Park, K.H., Sohn, J.H., Lee, S., Park, J.H., Kang, S.Y., Kim, H.Y., . . . Seo, J.H. (2013). A randomized, multi-center, open-label, phase II study of once-per-cycle DA-3031, a biosimilar pegylated G-CSF, compared with daily filgrastim in patients receiving TAC chemotherapy for early-stage breast cancer. Investigational New Drugs, 31, 1300–1306.
To evaluate the safety and efficacy of once-per-cycle DA-3031 in patients receiving chemotherapy for breast cancer
Patients were randomized to daily injections of filgrastim 100 mcg/m2 beginning 24 hours after chemotherapy until absolute neutrophil count (ANC) was 5x109 after nadir or up to 10 days, or to one of two doses of pegfilgrastim (3.6 mg or 6 mg). The primary endpoint was duration of grade 4 neutropenia.

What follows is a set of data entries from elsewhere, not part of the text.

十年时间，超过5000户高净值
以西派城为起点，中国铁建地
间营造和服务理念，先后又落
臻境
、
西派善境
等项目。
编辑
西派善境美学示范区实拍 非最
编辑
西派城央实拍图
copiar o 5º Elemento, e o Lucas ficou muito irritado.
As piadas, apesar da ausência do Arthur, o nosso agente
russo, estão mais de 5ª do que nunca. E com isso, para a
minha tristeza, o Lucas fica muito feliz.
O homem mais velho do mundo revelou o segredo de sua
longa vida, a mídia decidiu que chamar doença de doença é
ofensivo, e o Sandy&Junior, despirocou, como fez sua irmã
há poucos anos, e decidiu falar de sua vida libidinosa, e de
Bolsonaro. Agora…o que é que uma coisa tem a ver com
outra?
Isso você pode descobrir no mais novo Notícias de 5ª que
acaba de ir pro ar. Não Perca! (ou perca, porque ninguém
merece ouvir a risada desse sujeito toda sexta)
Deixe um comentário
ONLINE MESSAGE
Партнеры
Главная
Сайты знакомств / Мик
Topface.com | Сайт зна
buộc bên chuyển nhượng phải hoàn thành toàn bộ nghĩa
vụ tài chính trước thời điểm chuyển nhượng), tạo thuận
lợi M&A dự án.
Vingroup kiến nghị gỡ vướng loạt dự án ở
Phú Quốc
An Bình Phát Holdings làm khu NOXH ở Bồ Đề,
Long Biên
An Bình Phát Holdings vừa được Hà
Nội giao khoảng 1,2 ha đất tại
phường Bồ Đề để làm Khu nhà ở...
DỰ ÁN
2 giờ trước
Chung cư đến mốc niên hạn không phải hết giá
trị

No significant differences were seen among groups in ANC nadirs or time to recovery. Overall incidence of febrile neutropenia was 9.8%, with no significant differences between groups. The most common adverse event was musculoskeletal pain, with no significant differences between groups, although pain was slightly higher in the 6 mg pegfilgrastim group.
Single-dose pegfilgrastim had similar efficacy and side effects to daily filgrastim.

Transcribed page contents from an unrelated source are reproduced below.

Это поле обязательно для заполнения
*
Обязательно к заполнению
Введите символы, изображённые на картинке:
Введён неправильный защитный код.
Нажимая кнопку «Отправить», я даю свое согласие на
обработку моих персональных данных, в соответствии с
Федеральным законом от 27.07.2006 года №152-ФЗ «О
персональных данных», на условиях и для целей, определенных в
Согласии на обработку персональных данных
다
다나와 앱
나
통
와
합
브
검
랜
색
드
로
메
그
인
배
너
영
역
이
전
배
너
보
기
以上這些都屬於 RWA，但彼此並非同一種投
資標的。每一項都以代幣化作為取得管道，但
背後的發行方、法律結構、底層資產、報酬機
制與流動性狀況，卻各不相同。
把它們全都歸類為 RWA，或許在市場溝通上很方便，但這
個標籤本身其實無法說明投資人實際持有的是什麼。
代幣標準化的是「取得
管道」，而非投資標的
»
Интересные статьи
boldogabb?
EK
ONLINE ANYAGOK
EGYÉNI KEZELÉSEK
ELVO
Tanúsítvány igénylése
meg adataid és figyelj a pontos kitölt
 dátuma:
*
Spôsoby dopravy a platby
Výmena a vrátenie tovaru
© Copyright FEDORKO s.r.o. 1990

Daily dosing of filgrastim had essentially the same efficacy and side effects as once-per-cycle pegfilgrastim. Severity of musculoskeletal pain appeared to be slightly higher with the higher dose of pegfilgrastim. Reducing the need for daily injections may be an important consideration for some patients and has been shown to have essentially the same effects. Higher doses may be associated with increased musculoskeletal pain. Although not statistically significant, this can be an important consideration to promote patient quality of care.